MEMC: Solar segment growth driven by solar project sales

The GAAP (Generally Accepted Accounting Principles) revenue was US$600.7 million and the GAAP earnings per share or EPS was $0.05. Non-GAAP recenue was $704.3 million and non-GAAP EPS was $0.08. The solar energy recongized non-GAAP revenue related to 91 MW of solar power systems, interconnected 106 MW and the quarter ended with 73 MW under construction. At the end of the quarter there were cash and cash equivalents of $572.6 million.

The solar energy segment 4Q2012 GAAP revenue increased slightly sequentially but was down year-over-year. Lower solar project and solar wafer sales caused the year-over-year GAAP revenue to declne. Non-GAAP solar energy segment revenue was slightly higher sequentially due to higher megawatts sold and decreased year-over-year because of fewer solar megawatts sold. External sales from MEMC’s upstream solar materials operations were lower sequentially and year-over-year.

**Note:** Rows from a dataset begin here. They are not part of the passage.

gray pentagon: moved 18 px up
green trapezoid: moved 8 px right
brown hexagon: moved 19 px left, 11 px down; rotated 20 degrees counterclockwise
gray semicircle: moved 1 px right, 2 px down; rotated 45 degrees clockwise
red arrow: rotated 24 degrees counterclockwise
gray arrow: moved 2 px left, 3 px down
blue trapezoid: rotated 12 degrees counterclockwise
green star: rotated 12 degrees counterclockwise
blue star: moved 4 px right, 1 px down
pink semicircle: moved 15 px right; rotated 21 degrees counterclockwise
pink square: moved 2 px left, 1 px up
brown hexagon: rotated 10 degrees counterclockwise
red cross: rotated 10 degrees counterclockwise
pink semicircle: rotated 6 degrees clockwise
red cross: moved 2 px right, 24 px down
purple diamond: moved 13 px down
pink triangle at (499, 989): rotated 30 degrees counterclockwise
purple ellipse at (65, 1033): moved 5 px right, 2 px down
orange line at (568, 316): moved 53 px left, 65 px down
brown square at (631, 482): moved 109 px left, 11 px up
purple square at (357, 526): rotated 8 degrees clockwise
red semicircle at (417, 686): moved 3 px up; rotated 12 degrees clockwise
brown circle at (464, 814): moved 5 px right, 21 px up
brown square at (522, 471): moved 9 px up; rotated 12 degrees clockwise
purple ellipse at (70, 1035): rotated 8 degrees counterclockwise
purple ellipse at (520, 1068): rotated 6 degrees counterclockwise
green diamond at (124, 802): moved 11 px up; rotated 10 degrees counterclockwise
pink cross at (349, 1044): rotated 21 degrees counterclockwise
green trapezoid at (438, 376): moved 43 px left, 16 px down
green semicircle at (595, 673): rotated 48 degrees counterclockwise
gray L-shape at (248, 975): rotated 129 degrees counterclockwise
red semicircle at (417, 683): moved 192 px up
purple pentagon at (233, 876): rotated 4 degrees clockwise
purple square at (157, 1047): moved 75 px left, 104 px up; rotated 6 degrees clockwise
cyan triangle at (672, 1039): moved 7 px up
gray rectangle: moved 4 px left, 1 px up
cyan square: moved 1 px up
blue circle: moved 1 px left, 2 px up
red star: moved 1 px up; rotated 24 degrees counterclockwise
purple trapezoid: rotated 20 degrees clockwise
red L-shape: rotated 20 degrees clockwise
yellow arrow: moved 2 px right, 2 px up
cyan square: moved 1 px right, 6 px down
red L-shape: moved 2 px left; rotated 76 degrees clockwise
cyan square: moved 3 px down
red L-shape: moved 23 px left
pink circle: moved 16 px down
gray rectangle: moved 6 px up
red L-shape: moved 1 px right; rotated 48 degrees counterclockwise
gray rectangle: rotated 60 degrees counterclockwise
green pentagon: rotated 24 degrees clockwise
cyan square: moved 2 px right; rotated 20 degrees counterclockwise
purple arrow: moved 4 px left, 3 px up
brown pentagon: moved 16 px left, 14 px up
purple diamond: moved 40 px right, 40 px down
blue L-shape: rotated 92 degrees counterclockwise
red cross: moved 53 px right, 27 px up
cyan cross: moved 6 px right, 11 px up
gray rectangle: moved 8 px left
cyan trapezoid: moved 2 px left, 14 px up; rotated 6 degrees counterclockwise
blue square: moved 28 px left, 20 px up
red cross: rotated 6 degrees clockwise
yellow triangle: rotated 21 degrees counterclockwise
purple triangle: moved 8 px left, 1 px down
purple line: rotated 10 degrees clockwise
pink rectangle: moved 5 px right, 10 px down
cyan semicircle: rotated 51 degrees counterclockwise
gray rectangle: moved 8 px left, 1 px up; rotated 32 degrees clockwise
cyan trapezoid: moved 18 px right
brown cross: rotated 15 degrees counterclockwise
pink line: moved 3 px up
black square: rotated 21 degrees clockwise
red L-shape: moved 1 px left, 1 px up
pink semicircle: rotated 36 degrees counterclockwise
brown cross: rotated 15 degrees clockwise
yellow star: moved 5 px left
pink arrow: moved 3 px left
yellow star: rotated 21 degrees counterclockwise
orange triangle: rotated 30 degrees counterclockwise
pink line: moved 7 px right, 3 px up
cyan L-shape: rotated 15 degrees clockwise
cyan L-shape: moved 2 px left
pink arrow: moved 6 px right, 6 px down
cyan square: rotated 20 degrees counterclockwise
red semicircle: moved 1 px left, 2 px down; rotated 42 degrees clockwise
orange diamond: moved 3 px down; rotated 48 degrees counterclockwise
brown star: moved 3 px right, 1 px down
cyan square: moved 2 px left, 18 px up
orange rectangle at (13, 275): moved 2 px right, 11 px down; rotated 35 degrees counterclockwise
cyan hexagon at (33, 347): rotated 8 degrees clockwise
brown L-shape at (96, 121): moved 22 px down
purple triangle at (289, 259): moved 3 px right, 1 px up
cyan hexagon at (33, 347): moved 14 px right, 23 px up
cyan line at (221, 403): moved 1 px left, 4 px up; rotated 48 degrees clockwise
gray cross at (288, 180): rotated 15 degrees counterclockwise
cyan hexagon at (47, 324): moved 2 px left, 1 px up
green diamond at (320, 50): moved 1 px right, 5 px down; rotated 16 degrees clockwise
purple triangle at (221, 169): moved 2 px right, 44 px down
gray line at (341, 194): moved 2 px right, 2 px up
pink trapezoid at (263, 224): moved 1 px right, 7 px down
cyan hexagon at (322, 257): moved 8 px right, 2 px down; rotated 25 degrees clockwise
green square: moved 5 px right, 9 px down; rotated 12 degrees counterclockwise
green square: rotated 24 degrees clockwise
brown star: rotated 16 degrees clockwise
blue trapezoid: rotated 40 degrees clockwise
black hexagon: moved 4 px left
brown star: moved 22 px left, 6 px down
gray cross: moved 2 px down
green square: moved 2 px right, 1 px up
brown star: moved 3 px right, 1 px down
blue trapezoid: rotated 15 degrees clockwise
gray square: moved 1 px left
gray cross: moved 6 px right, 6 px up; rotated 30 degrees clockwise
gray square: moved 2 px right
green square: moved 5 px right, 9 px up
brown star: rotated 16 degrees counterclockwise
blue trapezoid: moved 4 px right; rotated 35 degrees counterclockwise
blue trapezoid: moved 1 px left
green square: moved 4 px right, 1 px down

4Q2012 GAAP revenue and operating income included $54.4 million of previously deferred revenue related to the sale of the 70 MW Rovigo solar project in the 4Q2010, for which the same amount was recognized in non-GAAP revenue in that quarter. Sequentially higher GAAP revenue was the result of the recognition of the Rovigo deferral and higher solar project sales in the 2012 fourth quarter, partially offset by lower solar module and solar wafer sales. In 4Q2012, SunEdison recognized GAAP revenue from solar projects totaled 52 MW, compared to 48 MW in the 3Q2012 and 102 MW in the 4Q2011.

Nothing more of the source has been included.